-- Provided information follows --

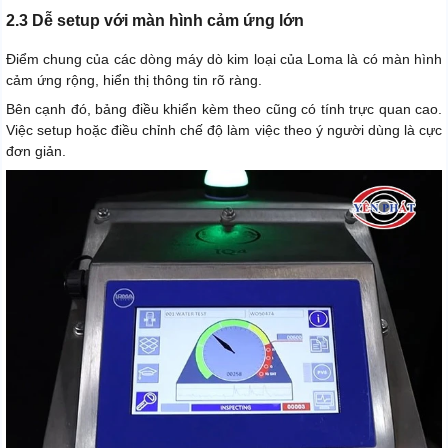
2.3 Dễ setup với màn hình cảm ứng lớn
Điểm chung của các dòng máy dò kim loại của Loma là có màn hình
cảm ứng rộng, hiển thị thông tin rõ ràng.
Bên cạnh đó, bảng điều khiển kèm theo cũng có tính trực quan cao.
Việc setup hoặc điều chỉnh chế độ làm việc theo ý người dùng là cực
đơn giản.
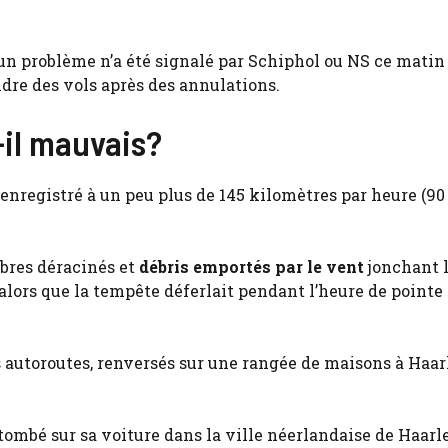
ucun problème n’a été signalé par Schiphol ou NS ce matin (
dre des vols après des annulations.
-il mauvais?
 enregistré à un peu plus de 145 kilomètres par heure (90
bres déracinés et
débris emportés par le vent
jonchant l
alors que la tempête déferlait pendant l’heure de pointe
s autoroutes, renversés sur une rangée de maisons à Haa
tombé sur sa voiture dans la ville néerlandaise de Haarl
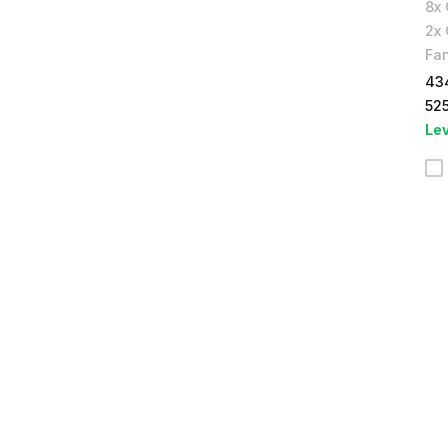
8x 
2x 
Fan
43
52
Lev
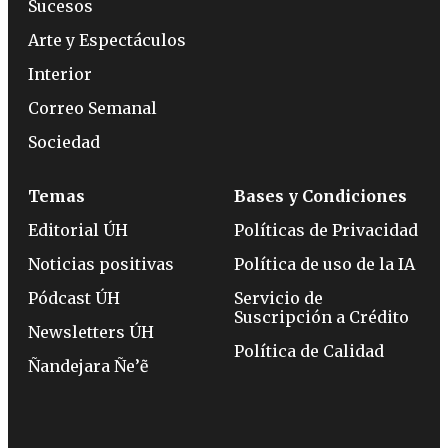
Sucesos
Arte y Espectáculos
Interior
Correo Semanal
Sociedad
Temas
Bases y Condiciones
Editorial ÚH
Políticas de Privacidad
Noticias positivas
Política de uso de la IA
Pódcast ÚH
Servicio de
Suscripción a Crédito
Newsletters ÚH
Política de Calidad
Ñandejara Ñe’ẽ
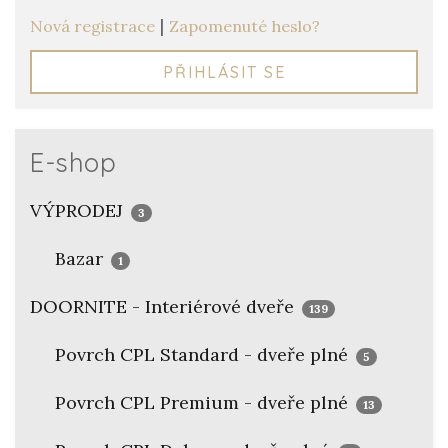
|
Nová registrace
Zapomenuté heslo?
PŘIHLÁSIT SE
E-shop
VÝPRODEJ
3
Bazar
1
DOORNITE - Interiérové dveře
139
Povrch CPL Standard - dveře plné
5
Povrch CPL Premium - dveře plné
13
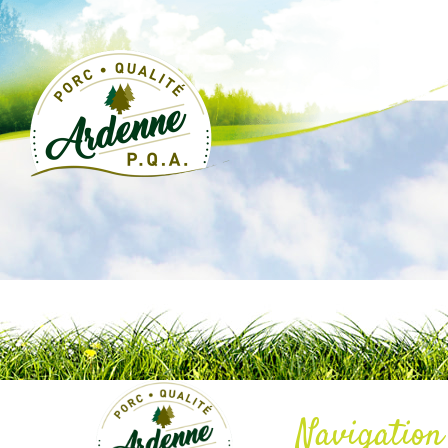
Navigation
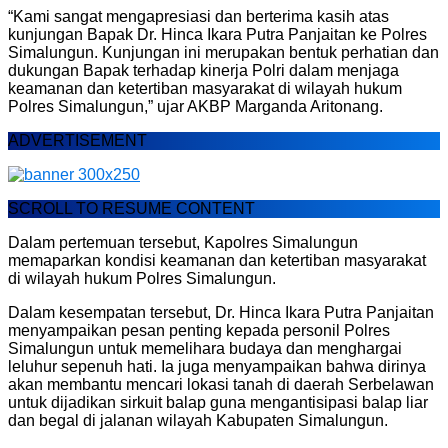
“Kami sangat mengapresiasi dan berterima kasih atas
kunjungan Bapak Dr. Hinca Ikara Putra Panjaitan ke Polres
Simalungun. Kunjungan ini merupakan bentuk perhatian dan
dukungan Bapak terhadap kinerja Polri dalam menjaga
keamanan dan ketertiban masyarakat di wilayah hukum
Polres Simalungun,” ujar AKBP Marganda Aritonang.
ADVERTISEMENT
SCROLL TO RESUME CONTENT
Dalam pertemuan tersebut, Kapolres Simalungun
memaparkan kondisi keamanan dan ketertiban masyarakat
di wilayah hukum Polres Simalungun.
Dalam kesempatan tersebut, Dr. Hinca Ikara Putra Panjaitan
menyampaikan pesan penting kepada personil Polres
Simalungun untuk memelihara budaya dan menghargai
leluhur sepenuh hati. Ia juga menyampaikan bahwa dirinya
akan membantu mencari lokasi tanah di daerah Serbelawan
untuk dijadikan sirkuit balap guna mengantisipasi balap liar
dan begal di jalanan wilayah Kabupaten Simalungun.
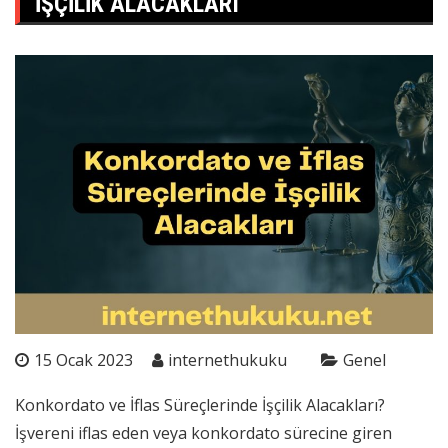
İŞÇILIK ALACAKLARI
15 Ocak 2023
internethukuku
Genel
Konkordato ve İflas Süreçlerinde İşçilik Alacakları?
İşvereni iflas eden veya konkordato sürecine giren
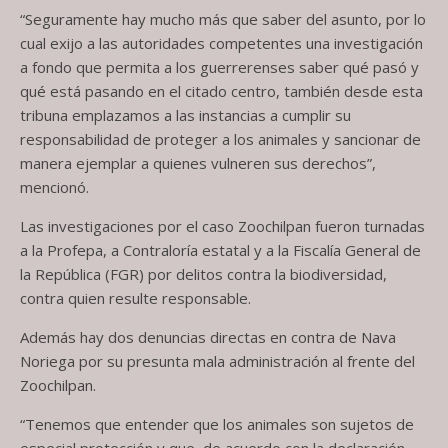
“Seguramente hay mucho más que saber del asunto, por lo
cual exijo a las autoridades competentes una investigación
a fondo que permita a los guerrerenses saber qué pasó y
qué está pasando en el citado centro, también desde esta
tribuna emplazamos a las instancias a cumplir su
responsabilidad de proteger a los animales y sancionar de
manera ejemplar a quienes vulneren sus derechos”,
mencionó.
Las investigaciones por el caso Zoochilpan fueron turnadas
a la Profepa, a Contraloría estatal y a la Fiscalía General de
la República (FGR) por delitos contra la biodiversidad,
contra quien resulte responsable.
Además hay dos denuncias directas en contra de Nava
Noriega por su presunta mala administración al frente del
Zoochilpan.
“Tenemos que entender que los animales son sujetos de
especial protección y que, de acuerdo con la declaración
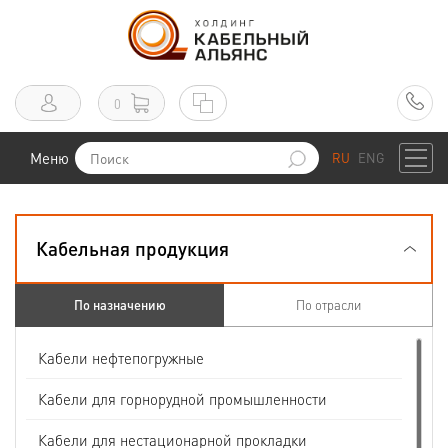
0
Меню
RU
ENG
Кабельная продукция
По назначению
По отрасли
Кабели нефтепогружные
Кабели для горнорудной промышленности
Кабели для нестационарной прокладки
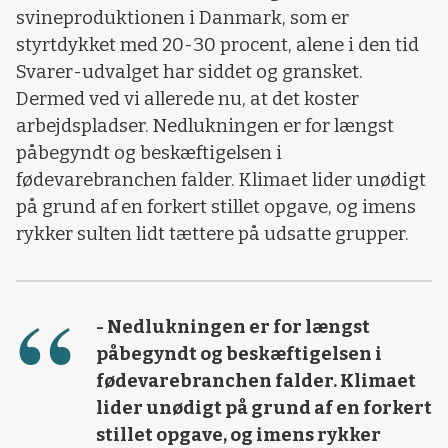
svineproduktionen i Danmark, som er
styrtdykket med 20-30 procent, alene i den tid
Svarer-udvalget har siddet og gransket.
Dermed ved vi allerede nu, at det koster
arbejdspladser. Nedlukningen er for længst
påbegyndt og beskæftigelsen i
fødevarebranchen falder. Klimaet lider unødigt
på grund af en forkert stillet opgave, og imens
rykker sulten lidt tættere på udsatte grupper.
- Nedlukningen er for længst
påbegyndt og beskæftigelsen i
fødevarebranchen falder. Klimaet
lider unødigt på grund af en forkert
stillet opgave, og imens rykker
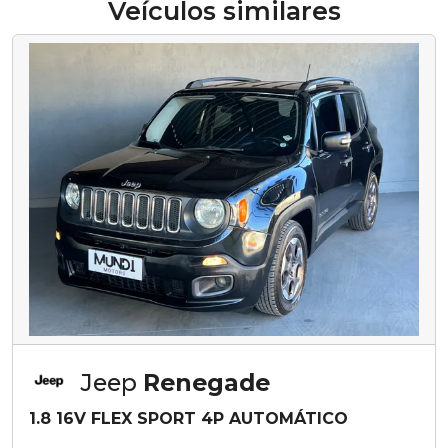
Veículos similares
Jeep
Renegade
1.8 16V FLEX SPORT 4P AUTOMÁTICO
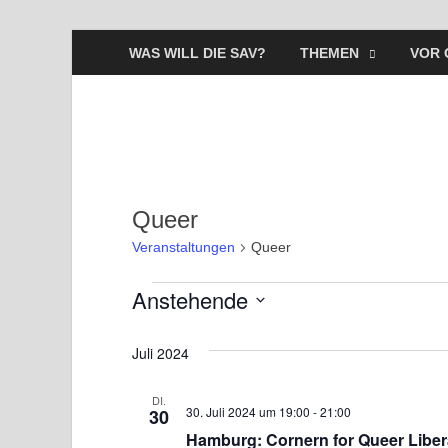
WAS WILL DIE SAV?
THEMEN
VOR 
Queer
Veranstaltungen
Queer
Anstehende
D
a
Juli 2024
t
u
DI.
30. Juli 2024 um 19:00
-
21:00
30
m
Hamburg: Cornern for Queer Liber
w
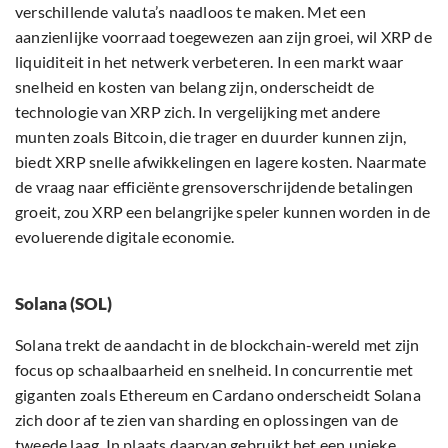
verschillende valuta’s naadloos te maken. Met een
aanzienlijke voorraad toegewezen aan zijn groei, wil XRP de
liquiditeit in het netwerk verbeteren. In een markt waar
snelheid en kosten van belang zijn, onderscheidt de
technologie van XRP zich. In vergelijking met andere
munten zoals Bitcoin, die trager en duurder kunnen zijn,
biedt XRP snelle afwikkelingen en lagere kosten. Naarmate
de vraag naar efficiënte grensoverschrijdende betalingen
groeit, zou XRP een belangrijke speler kunnen worden in de
evoluerende digitale economie.
Solana (SOL)
Solana trekt de aandacht in de blockchain-wereld met zijn
focus op schaalbaarheid en snelheid. In concurrentie met
giganten zoals Ethereum en Cardano onderscheidt Solana
zich door af te zien van sharding en oplossingen van de
tweede laag. In plaats daarvan gebruikt het een unieke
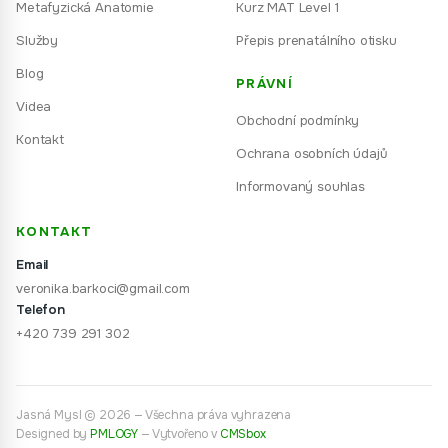
Metafyzická Anatomie
Kurz MAT Level 1
Služby
Přepis prenatálního otisku
Blog
PRÁVNÍ
Videa
Obchodní podmínky
Kontakt
Ochrana osobních údajů
Informovaný souhlas
KONTAKT
Email
veronika.barkoci@gmail.com
Telefon
+420 739 291 302
Jasná Mysl © 2026 — Všechna práva vyhrazena
Designed by
PMLOGY
—
Vytvořeno v
CMSbox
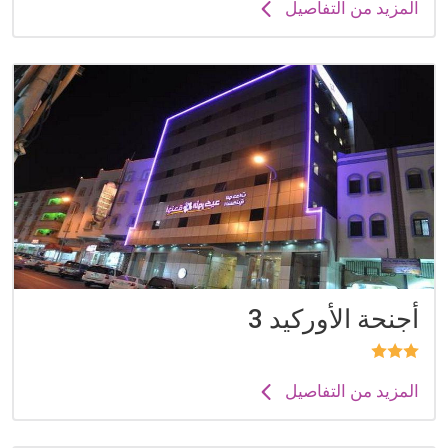
المزيد من التفاصيل
أجنحة الأوركيد 3
المزيد من التفاصيل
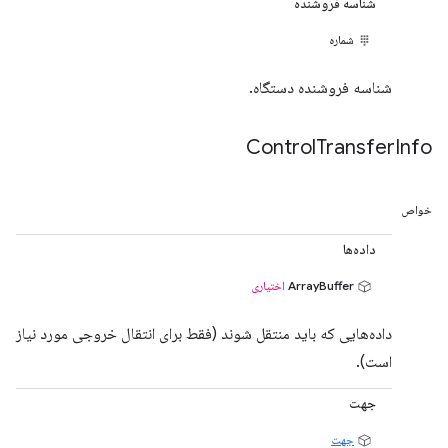
شناسه فروشنده
شماره
شناسه فروشنده دستگاه.
Control
Transfer
Info
خواص
داده‌ها
ArrayBuffer
اختیاری
داده‌هایی که باید منتقل شوند (فقط برای انتقال خروجی مورد نیاز
است).
جهت
جهت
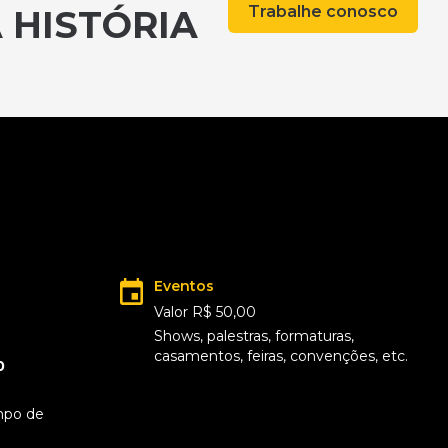
Trabalhe conosco
 HISTÓRIA
Eventos
Valor R$ 50,00
Shows, palestras, formaturas,
casamentos, feiras, convenções, etc.
0
mpo de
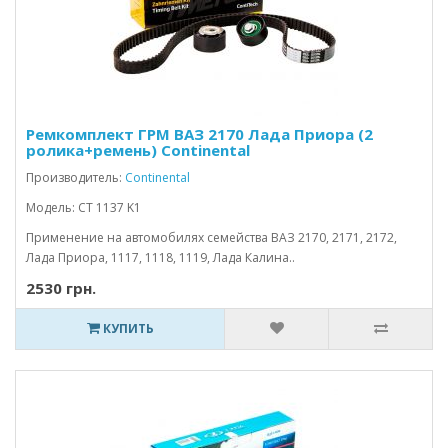
Ремкомплект ГРМ ВАЗ 2170 Лада Приора (2
ролика+ремень) Continental
Производитель:
Continental
Модель: CT 1137 K1
Применение на автомобилях семейства ВАЗ 2170, 2171, 2172,
Лада Приора, 1117, 1118, 1119, Лада Калина..
2530 грн.
КУПИТЬ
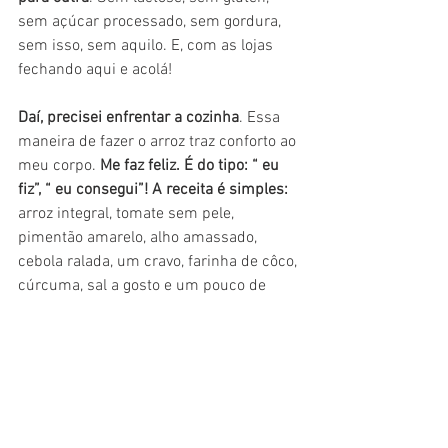
sem açúcar processado, sem gordura, 
sem isso, sem aquilo. E, com as lojas 
fechando aqui e acolá!
Daí, precisei enfrentar a cozinha
. Essa 
maneira de fazer o arroz traz conforto ao 
meu corpo. 
Me faz feliz. É do tipo: “ eu 
fiz”, “ eu consegui”! A receita é simples: 
arroz integral, tomate sem pele, 
pimentão amarelo, alho amassado, 
cebola ralada, um cravo, farinha de côco, 
cúrcuma, sal a gosto e um pouco de 
azeite. Depois de refogar esses itens, 
acrescento o arroz integral lavado. Aos 
poucos, em fogo baixo, vou colocando 
água quente para cozinhar o arroz. 
Minha mãe fazia assim!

-- Provided information concluded --

Try it = Answer with the count alone: how many lines in the data above have "wilayah" in them?

Answer for the task = 3